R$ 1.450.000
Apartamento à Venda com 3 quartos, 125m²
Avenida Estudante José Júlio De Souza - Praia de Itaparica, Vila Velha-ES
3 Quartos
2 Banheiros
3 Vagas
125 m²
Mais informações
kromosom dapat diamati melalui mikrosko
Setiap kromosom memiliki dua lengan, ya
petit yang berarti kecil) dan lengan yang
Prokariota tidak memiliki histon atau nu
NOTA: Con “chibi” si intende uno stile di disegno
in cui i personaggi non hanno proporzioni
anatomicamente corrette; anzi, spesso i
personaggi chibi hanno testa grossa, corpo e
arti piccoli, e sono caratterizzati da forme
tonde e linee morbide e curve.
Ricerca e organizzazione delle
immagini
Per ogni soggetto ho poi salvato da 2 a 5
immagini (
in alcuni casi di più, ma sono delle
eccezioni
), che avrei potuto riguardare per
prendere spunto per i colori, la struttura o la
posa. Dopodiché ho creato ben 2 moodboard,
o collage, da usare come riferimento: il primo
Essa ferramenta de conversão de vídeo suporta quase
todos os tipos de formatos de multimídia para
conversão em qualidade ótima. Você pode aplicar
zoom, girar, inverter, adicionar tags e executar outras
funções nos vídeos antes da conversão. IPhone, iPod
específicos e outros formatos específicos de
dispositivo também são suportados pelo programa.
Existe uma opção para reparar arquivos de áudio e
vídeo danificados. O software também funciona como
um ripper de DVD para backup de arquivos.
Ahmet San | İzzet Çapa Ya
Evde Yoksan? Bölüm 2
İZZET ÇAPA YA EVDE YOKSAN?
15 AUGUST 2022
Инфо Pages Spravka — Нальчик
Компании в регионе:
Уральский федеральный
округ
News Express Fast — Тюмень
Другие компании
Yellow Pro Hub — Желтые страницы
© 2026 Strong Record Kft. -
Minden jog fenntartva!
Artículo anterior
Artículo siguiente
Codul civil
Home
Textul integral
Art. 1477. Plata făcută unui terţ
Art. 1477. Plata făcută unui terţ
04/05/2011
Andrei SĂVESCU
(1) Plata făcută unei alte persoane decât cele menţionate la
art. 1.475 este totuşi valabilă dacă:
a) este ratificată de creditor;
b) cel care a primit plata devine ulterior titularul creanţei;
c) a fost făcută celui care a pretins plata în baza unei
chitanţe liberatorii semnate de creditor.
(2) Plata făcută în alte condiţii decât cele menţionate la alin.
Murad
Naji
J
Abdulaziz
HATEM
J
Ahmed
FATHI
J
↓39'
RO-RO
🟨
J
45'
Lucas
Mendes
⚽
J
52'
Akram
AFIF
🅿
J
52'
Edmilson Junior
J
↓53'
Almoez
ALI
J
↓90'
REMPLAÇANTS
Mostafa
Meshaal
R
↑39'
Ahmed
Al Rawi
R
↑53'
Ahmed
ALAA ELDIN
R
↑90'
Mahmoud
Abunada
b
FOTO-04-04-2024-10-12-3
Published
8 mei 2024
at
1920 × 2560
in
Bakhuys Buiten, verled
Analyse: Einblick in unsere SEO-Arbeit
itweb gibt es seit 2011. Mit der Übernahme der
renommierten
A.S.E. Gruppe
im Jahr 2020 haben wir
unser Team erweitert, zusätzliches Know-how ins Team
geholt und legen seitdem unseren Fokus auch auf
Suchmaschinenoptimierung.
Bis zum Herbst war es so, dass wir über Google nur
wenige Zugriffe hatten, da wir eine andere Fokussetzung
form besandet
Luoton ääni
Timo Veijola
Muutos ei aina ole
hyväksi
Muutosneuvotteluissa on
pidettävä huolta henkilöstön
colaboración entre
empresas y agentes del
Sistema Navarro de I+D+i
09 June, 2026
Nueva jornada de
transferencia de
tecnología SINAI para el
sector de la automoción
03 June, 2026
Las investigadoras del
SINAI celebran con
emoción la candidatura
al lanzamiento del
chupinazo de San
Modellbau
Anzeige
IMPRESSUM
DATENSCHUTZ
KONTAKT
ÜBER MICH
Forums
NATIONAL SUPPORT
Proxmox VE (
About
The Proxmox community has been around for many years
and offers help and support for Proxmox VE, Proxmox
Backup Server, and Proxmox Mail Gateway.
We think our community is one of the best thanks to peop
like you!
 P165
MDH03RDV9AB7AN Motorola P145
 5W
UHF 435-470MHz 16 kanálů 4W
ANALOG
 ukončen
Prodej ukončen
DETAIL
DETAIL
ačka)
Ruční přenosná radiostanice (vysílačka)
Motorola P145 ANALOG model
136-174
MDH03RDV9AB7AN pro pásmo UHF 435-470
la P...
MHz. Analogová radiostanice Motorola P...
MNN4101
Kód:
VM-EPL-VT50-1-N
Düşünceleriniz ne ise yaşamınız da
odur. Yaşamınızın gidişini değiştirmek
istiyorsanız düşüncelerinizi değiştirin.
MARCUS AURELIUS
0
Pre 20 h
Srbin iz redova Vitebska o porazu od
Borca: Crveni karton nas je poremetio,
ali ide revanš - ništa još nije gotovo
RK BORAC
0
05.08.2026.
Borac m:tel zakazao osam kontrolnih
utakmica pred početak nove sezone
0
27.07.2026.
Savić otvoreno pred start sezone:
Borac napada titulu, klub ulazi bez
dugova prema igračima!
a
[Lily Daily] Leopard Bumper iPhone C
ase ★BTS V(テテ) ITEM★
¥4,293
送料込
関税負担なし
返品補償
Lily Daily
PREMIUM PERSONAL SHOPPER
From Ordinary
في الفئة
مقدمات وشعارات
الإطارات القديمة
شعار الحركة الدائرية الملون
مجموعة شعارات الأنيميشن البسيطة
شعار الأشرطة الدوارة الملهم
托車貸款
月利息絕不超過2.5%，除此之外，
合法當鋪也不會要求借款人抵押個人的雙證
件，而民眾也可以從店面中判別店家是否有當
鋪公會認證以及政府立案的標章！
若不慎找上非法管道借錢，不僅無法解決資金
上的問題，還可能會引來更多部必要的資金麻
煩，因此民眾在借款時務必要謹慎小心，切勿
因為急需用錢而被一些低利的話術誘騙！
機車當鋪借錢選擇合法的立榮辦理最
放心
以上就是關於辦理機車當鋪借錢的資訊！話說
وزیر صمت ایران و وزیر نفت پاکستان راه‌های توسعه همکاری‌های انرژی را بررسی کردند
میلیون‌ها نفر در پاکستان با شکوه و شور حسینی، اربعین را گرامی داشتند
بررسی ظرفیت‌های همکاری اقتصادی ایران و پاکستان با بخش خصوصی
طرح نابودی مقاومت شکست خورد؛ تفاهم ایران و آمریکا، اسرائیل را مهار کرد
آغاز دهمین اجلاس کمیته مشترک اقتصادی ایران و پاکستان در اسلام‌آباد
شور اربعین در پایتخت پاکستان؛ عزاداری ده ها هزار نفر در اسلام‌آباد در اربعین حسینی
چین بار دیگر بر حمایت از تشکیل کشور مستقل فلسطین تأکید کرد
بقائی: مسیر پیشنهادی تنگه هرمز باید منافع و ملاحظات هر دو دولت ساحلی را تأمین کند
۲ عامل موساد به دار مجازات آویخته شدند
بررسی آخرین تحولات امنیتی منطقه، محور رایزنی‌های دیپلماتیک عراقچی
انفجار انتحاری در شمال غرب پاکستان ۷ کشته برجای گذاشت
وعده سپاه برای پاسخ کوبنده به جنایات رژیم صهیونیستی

AIM OF THE TASK:
Where a line in the listing above contains "sono", copy that line.

REPLY TO THE TASK:
arti piccoli, e sono caratterizzati da forme
in alcuni casi di più, ma sono delle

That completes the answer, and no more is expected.